Di masa sekarang, terkadang kita sulit membedakan mana yang termasuk nasionalisme dan mana yang bukan. Apakah orang yang melakukan upacara bendera lebih nasionalisme dibanding mereka yang tidak? Apakah nasionalisme itu soal mengenakan seragam rapi? Baju putih dan celana merah. Baju putih dan celana biru. Baju putih dan celana panjang abu-abu
Bagaimana cara kita mengukur nasionalisme di era sekarang? Apalagi, saat ini, nasionalisme sering dikaitkan dengan kebudayaan. Orang yang lebih sering mengenakan pakaian adat seringkali dianggap berjiwa nasionalisme. Tapi, apakah mereka yang tidak menggunakannya lantas dianggap tidak punya jiwa nasionalisme? Apakah Douwes Dekker lebih tidak nasionalisme dibanding Cipto Mangunkusumo karena dia keturunan Belanda?
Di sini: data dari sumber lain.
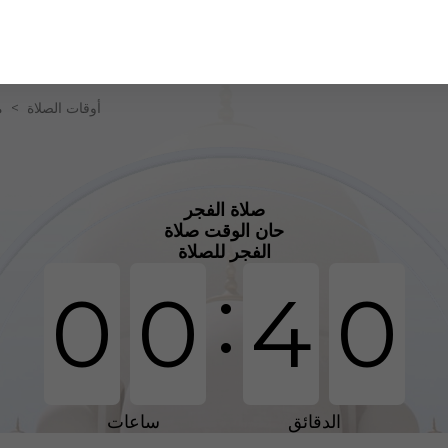
أوقات الصلاة
>
م
صلاة الفجر
حان الوقت صلاة
الفجر للصلاة
:
0
0
4
0
الدقائق
ساعات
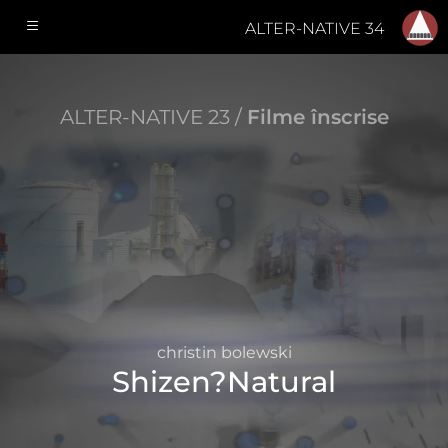
ALTER-NATIVE 34
ALTER-NATIVE 23 /
Filme înscrise
christin bolewski
Shizen?Natural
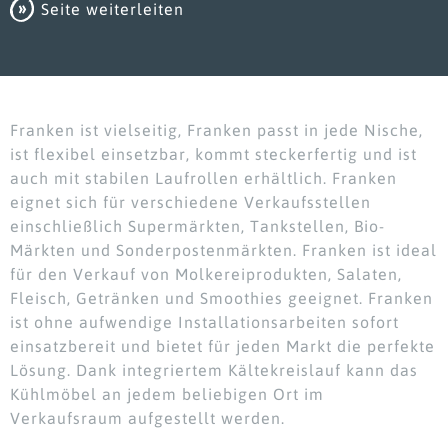
Seite weiterleiten
Franken ist vielseitig, Franken passt in jede Nische,
ist flexibel einsetzbar, kommt steckerfertig und ist
auch mit stabilen Laufrollen erhältlich. Franken
eignet sich für verschiedene Verkaufsstellen
einschließlich Supermärkten, Tankstellen, Bio-
Märkten und Sonderpostenmärkten. Franken ist ideal
für den Verkauf von Molkereiprodukten, Salaten,
Fleisch, Getränken und Smoothies geeignet. Franken
ist ohne aufwendige Installationsarbeiten sofort
einsatzbereit und bietet für jeden Markt die perfekte
Lösung. Dank integriertem Kältekreislauf kann das
Kühlmöbel an jedem beliebigen Ort im
Verkaufsraum aufgestellt werden.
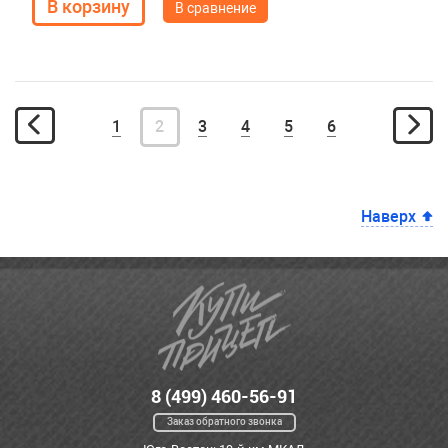
В сравнение
1
2
3
4
5
6
Наверх
8 (499) 460-56-91
Заказ обратного звонка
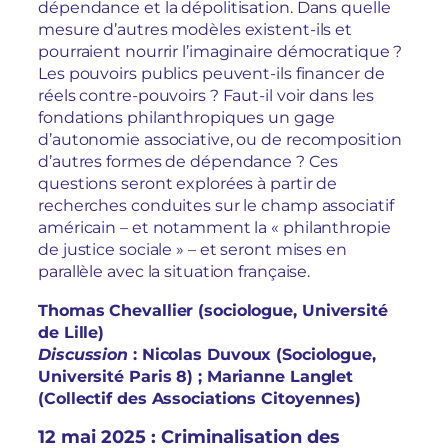
dépendance et la dépolitisation. Dans quelle
mesure d’autres modèles existent-ils et
pourraient nourrir l’imaginaire démocratique ?
Les pouvoirs publics peuvent-ils financer de
réels contre-pouvoirs ? Faut-il voir dans les
fondations philanthropiques un gage
d’autonomie associative, ou de recomposition
d’autres formes de dépendance ? Ces
questions seront explorées à partir de
recherches conduites sur le champ associatif
américain – et notamment la « philanthropie
de justice sociale » – et seront mises en
parallèle avec la situation française.
Thomas Chevallier (sociologue, Université
de Lille)
Discussion
: Nicolas Duvoux (Sociologue,
Université Paris 8) ; Marianne Langlet
(Collectif des Associations Citoyennes)
12 mai 2025 : Criminalisation des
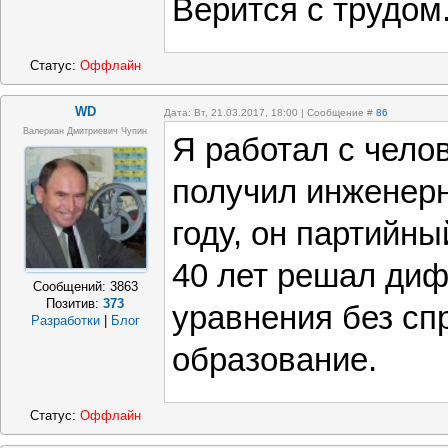
Верится с трудом
Статус:
Оффлайн
WD
Дата: Вт, 21.03.2017, 18:00 | Сообщение #
86
Валериан Дмитриевич Чупин
Я работал с чело
получил инженер
году, он партийн
40 лет решал ди
Сообщений:
3863
Позитив:
373
уравнения без спр
Разработки
|
Блог
образование.
Статус:
Оффлайн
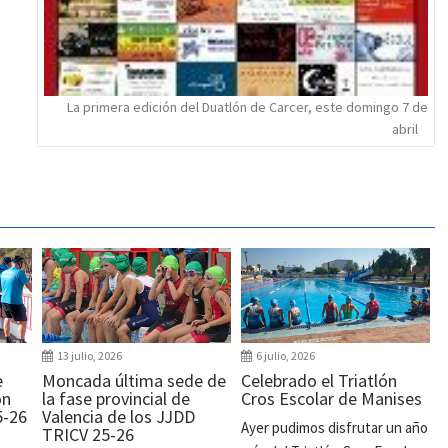
La primera edición del Duatlón de Carcer, este domingo 7 de
abril
13 julio, 2026
6 julio, 2026
e
Moncada última sede de
Celebrado el Triatlón
ón
la fase provincial de
Cros Escolar de Manises
5-26
Valencia de los JJDD
Ayer pudimos disfrutar un año
TRICV 25-26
Satu hal yang perlu kita pahami adalah, mengutip MK Ridwan dari geotimes, kebudayaan adalah urusan ascribed (sosiologi). Biasanya terikat pada atribut seseorang. Di sisi lain, nasionalisme adalah achieved (tuntutan politik). Biasanya, keterlibatan dalam nasionalisme, mau tidak mau, akan mengorbankan kebudayaan. Contoh: Bahasa Indonesia. Sebagaimana yang kita tahu, bahasa nasional kita adalah bahasa Indonesia. Dan, ya, mau tidak mau, hal itu akan “mengorbankan” bahasa-bahasa daerah yang biasa kita pakai. Tapi, bukan berarti nasionalisme itu hal yang buruk. Tujuannya tetap untuk mempersatukan kita sebagai sebuah bangsa yang sama.
Supaya kita tidak terjebak dalam perkara “siapa yang punya jiwa nasionalisme” ini, kayaknya, kita harus kembali pada arti nasionalisme itu sendiri: paham untuk mencintai bangsa dan negara sendiri; sifat kenasionalan.
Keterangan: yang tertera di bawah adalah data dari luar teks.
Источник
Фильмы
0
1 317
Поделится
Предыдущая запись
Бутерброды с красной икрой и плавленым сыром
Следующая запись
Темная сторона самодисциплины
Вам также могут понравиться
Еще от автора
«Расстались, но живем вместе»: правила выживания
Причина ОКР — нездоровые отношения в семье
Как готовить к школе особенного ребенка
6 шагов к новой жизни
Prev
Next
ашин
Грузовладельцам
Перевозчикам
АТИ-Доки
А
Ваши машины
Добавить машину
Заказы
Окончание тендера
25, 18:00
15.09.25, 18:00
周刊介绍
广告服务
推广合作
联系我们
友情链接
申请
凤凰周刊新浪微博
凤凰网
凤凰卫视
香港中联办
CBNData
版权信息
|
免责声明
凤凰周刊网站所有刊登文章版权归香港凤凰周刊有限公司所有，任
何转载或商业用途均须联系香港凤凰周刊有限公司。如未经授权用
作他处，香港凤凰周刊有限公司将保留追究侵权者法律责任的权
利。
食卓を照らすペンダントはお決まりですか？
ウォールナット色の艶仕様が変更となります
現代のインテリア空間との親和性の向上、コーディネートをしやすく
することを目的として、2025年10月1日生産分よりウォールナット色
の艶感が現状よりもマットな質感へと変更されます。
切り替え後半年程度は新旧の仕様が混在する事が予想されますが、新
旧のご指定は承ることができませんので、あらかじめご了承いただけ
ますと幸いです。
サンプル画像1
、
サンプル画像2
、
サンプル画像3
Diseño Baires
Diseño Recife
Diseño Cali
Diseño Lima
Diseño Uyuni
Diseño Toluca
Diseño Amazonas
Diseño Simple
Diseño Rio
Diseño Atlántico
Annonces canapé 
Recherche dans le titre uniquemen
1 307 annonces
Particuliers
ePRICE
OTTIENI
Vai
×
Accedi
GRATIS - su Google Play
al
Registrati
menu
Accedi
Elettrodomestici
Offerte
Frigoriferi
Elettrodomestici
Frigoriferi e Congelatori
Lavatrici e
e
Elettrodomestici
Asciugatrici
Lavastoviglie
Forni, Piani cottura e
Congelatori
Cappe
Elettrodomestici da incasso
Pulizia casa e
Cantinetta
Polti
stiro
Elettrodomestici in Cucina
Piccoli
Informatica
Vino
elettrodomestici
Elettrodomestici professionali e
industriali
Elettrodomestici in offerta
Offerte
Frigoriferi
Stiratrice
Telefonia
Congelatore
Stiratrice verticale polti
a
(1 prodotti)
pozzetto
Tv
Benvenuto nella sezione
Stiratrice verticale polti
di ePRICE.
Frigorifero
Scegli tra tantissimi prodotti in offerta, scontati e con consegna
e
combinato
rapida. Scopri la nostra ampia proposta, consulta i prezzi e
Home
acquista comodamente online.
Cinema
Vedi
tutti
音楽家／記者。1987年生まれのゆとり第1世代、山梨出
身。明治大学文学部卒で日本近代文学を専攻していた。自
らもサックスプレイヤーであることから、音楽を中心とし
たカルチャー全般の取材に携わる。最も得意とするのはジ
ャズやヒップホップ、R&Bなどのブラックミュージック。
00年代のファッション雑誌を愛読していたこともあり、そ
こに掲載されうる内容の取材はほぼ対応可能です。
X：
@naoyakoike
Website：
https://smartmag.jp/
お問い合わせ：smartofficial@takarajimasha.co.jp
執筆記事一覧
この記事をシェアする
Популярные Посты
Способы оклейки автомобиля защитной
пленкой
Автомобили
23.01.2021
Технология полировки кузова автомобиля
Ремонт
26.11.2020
Kata yang seharusnya kita ambil dari pengertian itu adalah cinta. Dan, sama kayak ke orang lain, cinta itu adanya di dalam hati. Bisa jadi rasa cinta itu berubah menjadi pengabdian seperti Butet Manurung yang mengajar Suku Anak Dalam di Jambi demi pendidikan Indonesia. Atau Muslimah Hafsari di Belitung yang menjadi pengajar yang digambarkan dalam film Laskar Pelangi.
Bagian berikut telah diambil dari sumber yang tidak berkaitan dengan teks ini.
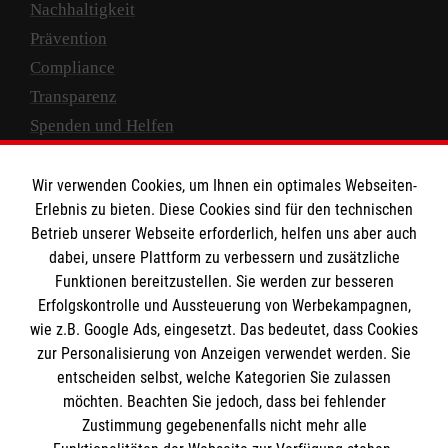
Nachhaltigkeit
Prävention
Compliance
Transparenz
Spenden und Helfen
Spendenkonto
Wir verwenden Cookies, um Ihnen ein optimales Webseiten-
Empfänger: Malteser Hilfsdienst e.V.
Erlebnis zu bieten. Diese Cookies sind für den technischen
Betrieb unserer Webseite erforderlich, helfen uns aber auch
IBAN: DE10 3706 0120 1201 2000 12
dabei, unsere Plattform zu verbessern und zusätzliche
BIC: GENODED 1PA7
Funktionen bereitzustellen. Sie werden zur besseren
Erfolgskontrolle und Aussteuerung von Werbekampagnen,
wie z.B. Google Ads, eingesetzt. Das bedeutet, dass Cookies
zur Personalisierung von Anzeigen verwendet werden. Sie
entscheiden selbst, welche Kategorien Sie zulassen
möchten. Beachten Sie jedoch, dass bei fehlender
Zustimmung gegebenenfalls nicht mehr alle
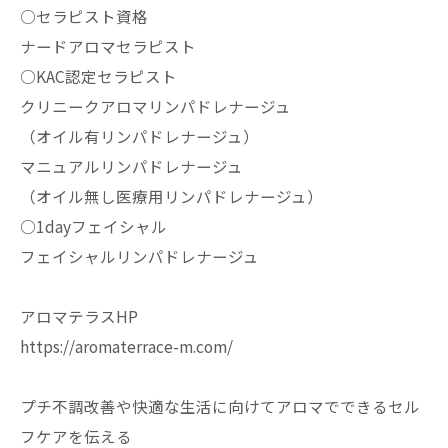
○セラピスト資格
ナードアロマセラピスト
○KAC認定セラピスト
クリニークアロマリンパドレナージュ
（オイル有リンパドレナージュ）
マニュアルリンパドレナージュ
（オイル無し医療用リンパドレナージュ）
○1dayフェイシャル
フェイシャルリンパドレナージュ
アロマテラスHP
https://aromaterrace-m.com/
プチ不調改善や快適な生活に向けてアロマでできるセル
フケアを伝える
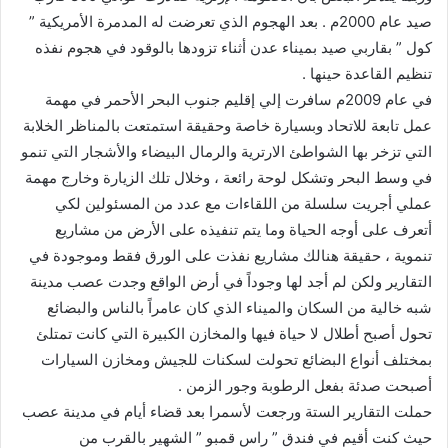
صيد عام 2000م . بعد الهجوم الذي تعرضت له المدمرة الأمريكية ”
كول ” بقاربي صيد بميناء عدن أثناء تزودها بالوقود في هجوم نفذه
تنظيم القاعدة حينها .
في عام 2009م سافرت إلي إقليم جنوب البحر الأحمر في مهمة
عمل تابعة للاتحاد وبسيارة خاصة وحقيقة استمتعت بالمناظر الخلابة
التي تزخر بها الشواطئ الارترية والرمال البيضاء والأشجار التي تنمو
في وسط البحر وتشكل لوحة رائعة ، وخلال تلك الزيارة وخارج مهمة
عملي أجريت سلسلة من اللقاءات مع عدد من المسئولين لكي
أتعرف على أوجه الحياة وما يتم تنفيذه على الأرض من مشاريع
تنموية ، حقيقة هنالك مشاريع نفذت على الورق فقط وموجودة في
التقارير ولكن لم أجد لها وجوداً في أرض الواقع وجدت عصب مدينة
شبه خالية من السكان والميناء الذي كان عامراً بالناس والبضائع
تحول أصبح أطلال لا حياة فيها والمخازن الكبيرة التي كانت تمتلئ
بمختلف أنواع البضائع تحولت لسكنات للجيش ومخازن السيارات
أصبحت صدئة بفعل الرطوبة وجور الزمن .
حملت التقارير الستة ورجعت لأسمرا بعد قضاء أيام في مدينة عصب
حيث كنت أقيم في فندق ” راس قمبو ” الشهير بالقرب من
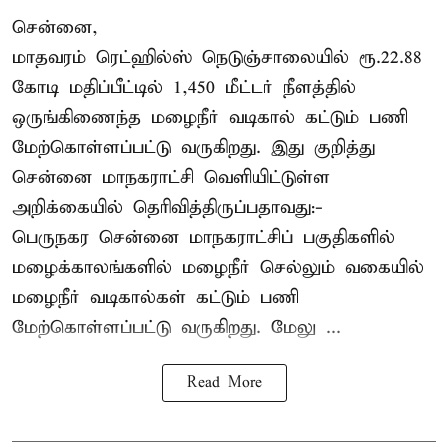
சென்னை,
மாதவரம் ரெட்ஹில்ஸ் நெடுஞ்சாலையில் ரூ.22.88
கோடி மதிப்பீட்டில் 1,450 மீட்டர் நீளத்தில்
ஒருங்கிணைந்த மழைநீர் வடிகால் கட்டும் பணி
மேற்கொள்ளப்பட்டு வருகிறது. இது குறித்து
சென்னை மாநகராட்சி வெளியிட்டுள்ள
அறிக்கையில் தெரிவித்திருப்பதாவது:-
பெருநகர சென்னை மாநகராட்சிப் பகுதிகளில்
மழைக்காலங்களில் மழைநீர் செல்லும் வகையில்
மழைநீர் வடிகால்கள் கட்டும் பணி
மேற்கொள்ளப்பட்டு வருகிறது. மேலு ...
Read More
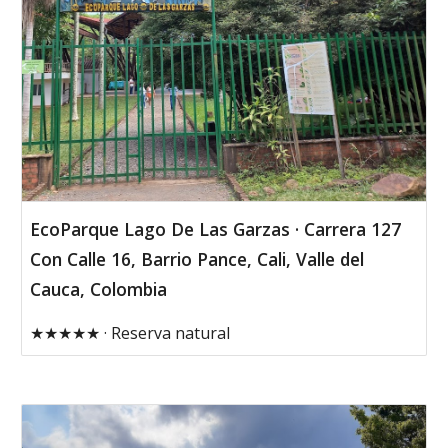
EcoParque Lago De Las Garzas · Carrera 127
Con Calle 16, Barrio Pance, Cali, Valle del
Cauca, Colombia
★★★★★ · Reserva natural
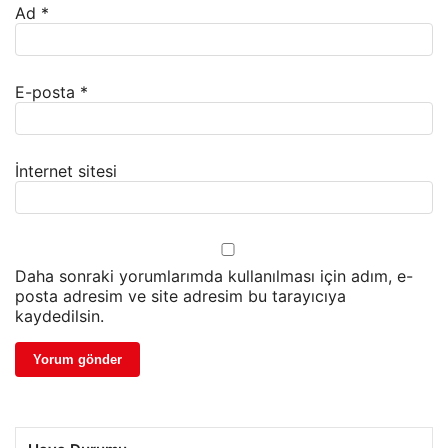
Ad
*
E-posta
*
İnternet sitesi
Daha sonraki yorumlarımda kullanılması için adım, e-
posta adresim ve site adresim bu tarayıcıya
kaydedilsin.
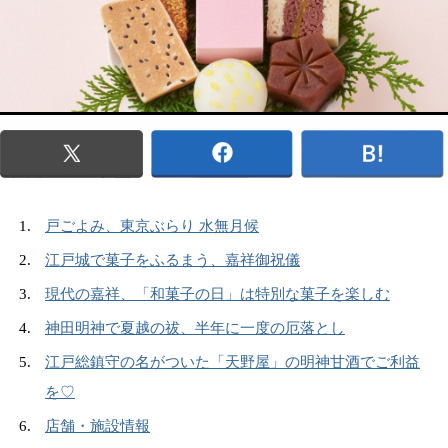
戸ごよみ、東京ぶらり 水無月候
江戸城で菓子をふるまう、嘉祥御祝儀
現代の嘉祥、「和菓子の日」は特別な菓子を楽しむ
神田明神で夏越の祓、半年に一度の厄落とし
江戸総鎮守の名がついた「天野屋」の明神甘酒でご利益
を♡
店舗・施設情報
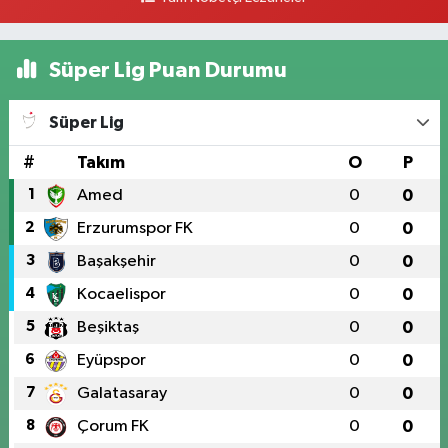
Süper Lig Puan Durumu
Süper Lig
#
Takım
O
P
1
Amed
0
0
2
Erzurumspor FK
0
0
3
Başakşehir
0
0
4
Kocaelispor
0
0
5
Beşiktaş
0
0
6
Eyüpspor
0
0
7
Galatasaray
0
0
8
Çorum FK
0
0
Tetapi, bukan tidak mungkin rasa cinta itu berubah menjadi hal-hal lain; musikus yang berkancah di internasional, atlet e-sport yang mengharumkan nama bangsa, polisi yang mengatur jalan, politisi yang memperbaiki kebijakan, pemain bola, pebulutangkis, penulis yang menyebarkan kebaikan, atau warga biasa yang selalu tertib pada peraturan.
Karena meskipun nasionalisme sekarang dan dulu terkesan berbeda, tapi ada satu poin yang tidak bisa hilang: cinta pada tanah air.